== Source data ==
((

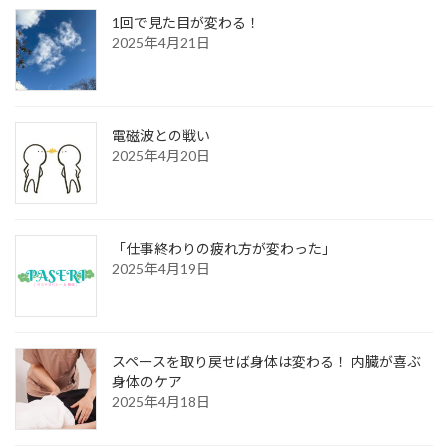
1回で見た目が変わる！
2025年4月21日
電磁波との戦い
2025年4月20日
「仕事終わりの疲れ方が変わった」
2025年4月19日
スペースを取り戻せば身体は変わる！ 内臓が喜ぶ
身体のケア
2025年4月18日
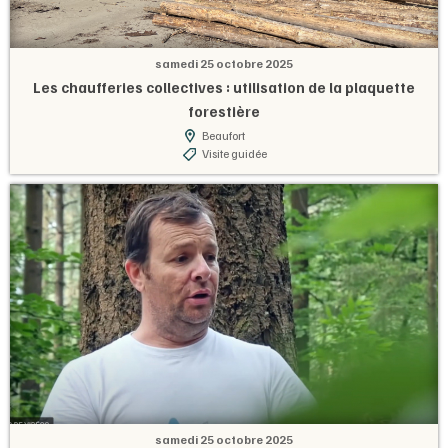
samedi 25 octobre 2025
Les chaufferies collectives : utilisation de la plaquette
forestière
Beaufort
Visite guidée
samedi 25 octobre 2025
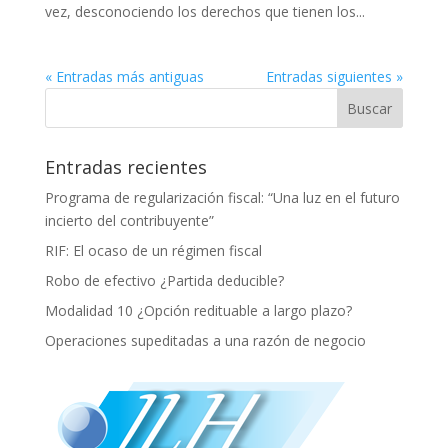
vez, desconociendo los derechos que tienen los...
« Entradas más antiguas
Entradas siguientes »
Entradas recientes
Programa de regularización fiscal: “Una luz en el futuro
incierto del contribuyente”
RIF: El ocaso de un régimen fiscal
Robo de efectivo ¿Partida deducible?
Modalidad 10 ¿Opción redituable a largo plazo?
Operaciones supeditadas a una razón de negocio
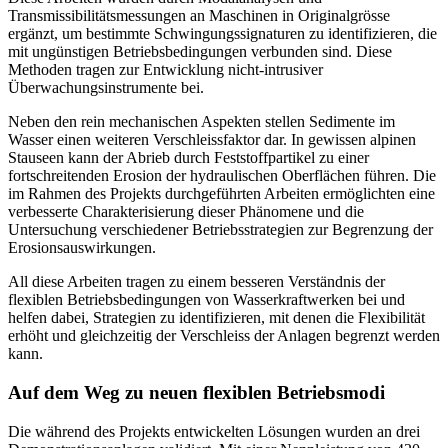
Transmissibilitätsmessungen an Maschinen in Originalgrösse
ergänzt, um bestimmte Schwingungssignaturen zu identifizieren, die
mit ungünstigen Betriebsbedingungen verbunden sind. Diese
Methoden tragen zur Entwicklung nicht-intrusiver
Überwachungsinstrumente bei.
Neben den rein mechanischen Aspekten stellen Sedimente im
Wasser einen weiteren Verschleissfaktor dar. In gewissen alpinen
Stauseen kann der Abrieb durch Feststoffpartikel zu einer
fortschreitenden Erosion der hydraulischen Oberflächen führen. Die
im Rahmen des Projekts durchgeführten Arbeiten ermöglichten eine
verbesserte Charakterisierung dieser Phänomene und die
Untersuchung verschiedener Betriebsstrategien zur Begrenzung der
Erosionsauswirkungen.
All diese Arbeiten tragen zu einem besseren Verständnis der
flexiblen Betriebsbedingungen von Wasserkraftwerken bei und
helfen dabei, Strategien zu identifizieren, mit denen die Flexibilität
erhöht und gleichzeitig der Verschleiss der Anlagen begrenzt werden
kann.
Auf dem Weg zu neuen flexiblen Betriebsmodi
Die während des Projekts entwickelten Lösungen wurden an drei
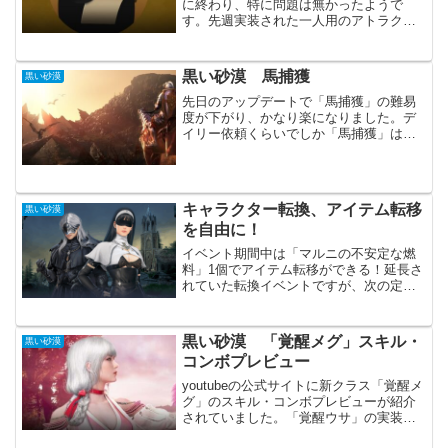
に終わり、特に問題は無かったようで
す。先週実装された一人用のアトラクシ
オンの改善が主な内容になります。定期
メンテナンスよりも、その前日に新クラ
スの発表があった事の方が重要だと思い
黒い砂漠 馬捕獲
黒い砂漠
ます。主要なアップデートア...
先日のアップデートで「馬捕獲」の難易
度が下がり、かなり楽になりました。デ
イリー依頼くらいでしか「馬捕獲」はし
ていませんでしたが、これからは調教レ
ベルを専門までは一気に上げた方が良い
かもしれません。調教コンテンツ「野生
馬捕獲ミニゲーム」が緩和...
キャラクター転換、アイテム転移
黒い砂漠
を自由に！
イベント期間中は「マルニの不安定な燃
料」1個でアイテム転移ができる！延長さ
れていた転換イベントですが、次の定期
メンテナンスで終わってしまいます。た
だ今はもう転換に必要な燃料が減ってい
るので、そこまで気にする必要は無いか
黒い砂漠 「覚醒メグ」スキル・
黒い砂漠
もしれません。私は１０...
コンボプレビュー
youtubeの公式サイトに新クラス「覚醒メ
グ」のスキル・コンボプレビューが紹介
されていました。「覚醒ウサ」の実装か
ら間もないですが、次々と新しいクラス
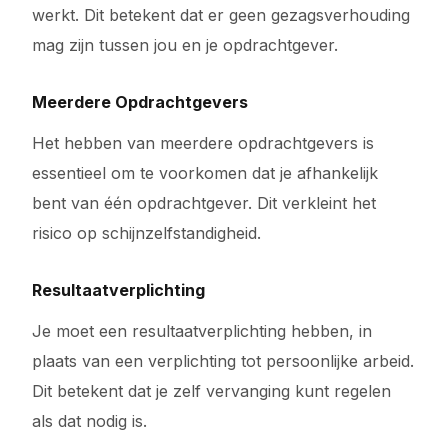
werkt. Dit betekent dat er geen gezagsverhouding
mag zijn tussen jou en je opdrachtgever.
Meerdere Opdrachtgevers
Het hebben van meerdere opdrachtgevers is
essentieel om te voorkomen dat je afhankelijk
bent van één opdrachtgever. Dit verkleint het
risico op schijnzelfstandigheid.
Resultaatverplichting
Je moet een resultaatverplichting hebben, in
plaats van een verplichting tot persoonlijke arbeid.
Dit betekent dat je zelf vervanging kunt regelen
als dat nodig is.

))

Among the entries above, copy exactly the stretch from the line holding "Robo de efectivo ¿Partida deducible?" through the line holding "ergänzt, um bestimmte", leaving out any pictures.

== The completed task ==
Robo de efectivo ¿Partida deducible?
Modalidad 10 ¿Opción redituable a largo plazo?
Operaciones supeditadas a una razón de negocio
Transmissibilitätsmessungen an Maschinen in Originalgrösse
ergänzt, um bestimmte Schwingungssignaturen zu identifizieren, die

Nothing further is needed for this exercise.